Rozdział 3
Zamek Volturi
Teraz Godz 19:00
Nadal nic nie pamiętałam. Żadne wspomnienia nie wróciły. Może to i dobrze. Dostałam jeść i zostałam zamknięta w pokoju.
Dziwna blondynka nie opuściła mnie nawet na chwilę. Zawsze była ze mną bardzo blisko mnie. Tylko Alec jej brat czasami znikał ale zawsze wracał. Często prosiłam go o coś, a on mi to przynosił. Czy to książka, czy mój telefon.
Czułam się tu bardzo dobrze. Już dawno przestałam się bać. Wiedziałam że mogę im ufać. To oni w końcu mnie uratowali a co najważniejsze czułam w sercu że właśnie tu jest moje miejsce na ziemi. Czułam też że przede wszystkim chcę być też z Jane. Momentami wydawała się upiorna, ale gdy tylko spojrzałam w jej rubinowe oczy pełne miłości i przywiązania wiedziałam że nie mam się czego bać.
Nagle drzwi się otworzyły i wszedł przez nie Alec. Z nim też miałam więź ale braterską wieź. Czułam to głęboko w moim sercu że jest dla mnie jak brat. I że zrobiłby dla mnie dosłownie wszystko jak ja dla niego.

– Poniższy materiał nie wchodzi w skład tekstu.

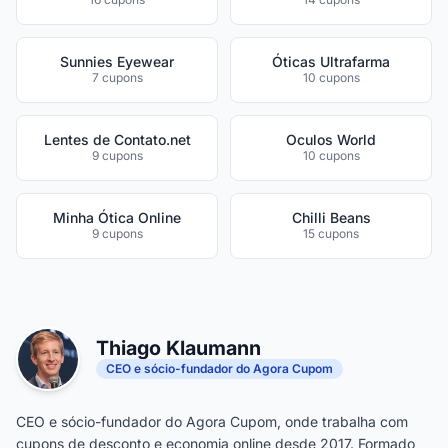
Sunnies Eyewear
Óticas Ultrafarma
7 cupons
10 cupons
Lentes de Contato.net
Oculos World
9 cupons
10 cupons
Minha Ótica Online
Chilli Beans
9 cupons
15 cupons
Thiago Klaumann
CEO e sócio-fundador do Agora Cupom
CEO e sócio-fundador do Agora Cupom, onde trabalha com
cupons de desconto e economia online desde 2017. Formado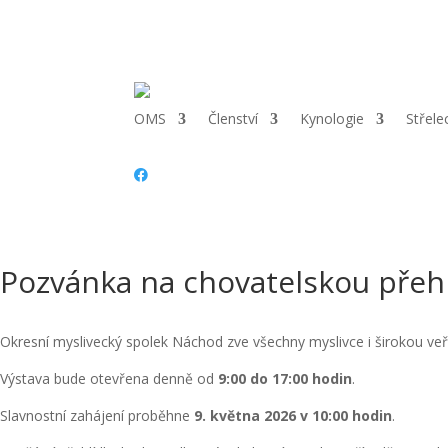
Telefon:
+420 702 021 220 |
Email:
omsnachod@seznam.cz
|
Adr
OMS
Členství
Kynologie
Střele
Pozvánka na chovatelskou přehl
Okresní myslivecký spolek Náchod zve všechny myslivce i širokou ve
Výstava bude otevřena denně od
9:00 do 17:00 hodin
.
Slavnostní zahájení proběhne
9. května 2026 v 10:00 hodin
.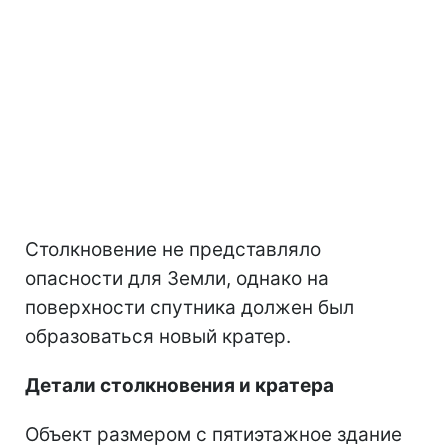
Столкновение не представляло
опасности для Земли, однако на
поверхности спутника должен был
образоваться новый кратер.
Детали столкновения и кратера
Объект размером с пятиэтажное здание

- Stało się coś kochanie?- spytałam delikatnym i wystraszonym tonem. Alec się uśmiechnął. Czule. Uwielbiał kiedy byłam wobec niego taka uczuciowa i nawzajem.
- Nic, najdroższa.- odpowiedział brunet i podszedł do mnie. Usiadł na łóżku. Dotknął opiekuńczo czubka mojej głowy kładąc na nią swoją dłoń. Jane warknęła. Szybko odkryłam jaka potrafi być zazdrosna.
- To mój brat.- odezwałam się do niej.- przestań na niego warczeć.- poprosiłam a ta zrobiła naburmuszoną minę jak dziecko i odpuściła swoje złośliwości. Zobaczyłam szczęście i miłość w oczach Aleca kiedy nazwałam bo bratem.
- Mistrz Aro, pragnie się z tobą zobaczyć aniołku.- zagruchał do mnie brunet.- czy dasz radę go przyjąć?- pyta troskliwym tonem. Jego czułość mnie wzruszyła. Pocałowałam go w policzek.
- Tak. Powiedz że może wejść.- blondynka znowu warknęła ale skarciłam ją za to wzrokiem. Alec przed wyjściem pocałował mnie w głowę, po czym zniknął za drzwiami. Miałam nadzieję że kim kolejek jest Aro przypadnę mu do gustu.